**Exercise description**
Since the copy must match the original, write out each record word for word, skipping only the pictures.

**Records for this task**
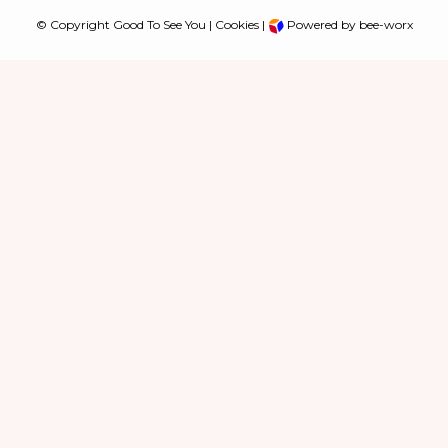
© Copyright Good To See You |
Cookies
|
Powered by bee-worx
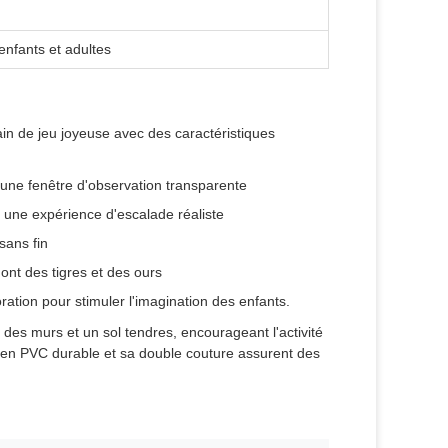
 enfants et adultes
in de jeu joyeuse avec des caractéristiques
 une fenêtre d'observation transparente
 une expérience d'escalade réaliste
sans fin
nt des tigres et des ours
ration pour stimuler l'imagination des enfants.
des murs et un sol tendres, encourageant l'activité
n en PVC durable et sa double couture assurent des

**Output of the task**
© Copyright Good To See You |
Cookies
|
Powered by bee-worx
 enfants et adultes
in de jeu joyeuse avec des caractéristiques
 une fenêtre d'observation transparente
 une expérience d'escalade réaliste
sans fin
nt des tigres et des ours
ration pour stimuler l'imagination des enfants.
des murs et un sol tendres, encourageant l'activité
n en PVC durable et sa double couture assurent des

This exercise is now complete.